(Stored data entries)
::::
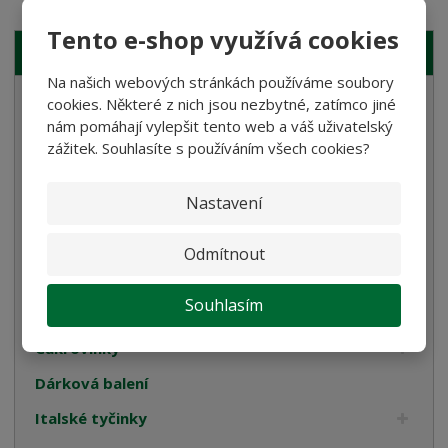
Tento e-shop využívá cookies
NAŠE NABÍDKA
Na našich webových stránkách používáme soubory
Těstoviny
cookies. Některé z nich jsou nezbytné, zatímco jiné
nám pomáhají vylepšit tento web a váš uživatelský
Bramborové gnocchi
zážitek. Souhlasíte s používáním všech cookies?
Bezlepkové těstoviny
Nastavení
Velikonoce
Bulgur, Kuskus a Polenta
Odmítnout
Oleje
Souhlasím
Smetana
Cukrovinky
Dárková balení
Italské tyčinky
::::
▸ Exercise directions
Give back exactly the lines from the line containing "nám pomáhají vylepšit" to the end of the entries, and no other lines.

▸ Expected answer
nám pomáhají vylepšit tento web a váš uživatelský
Bramborové gnocchi
zážitek. Souhlasíte s používáním všech cookies?
Bezlepkové těstoviny
Nastavení
Velikonoce
Bulgur, Kuskus a Polenta
Odmítnout
Oleje
Souhlasím
Smetana
Cukrovinky
Dárková balení
Italské tyčinky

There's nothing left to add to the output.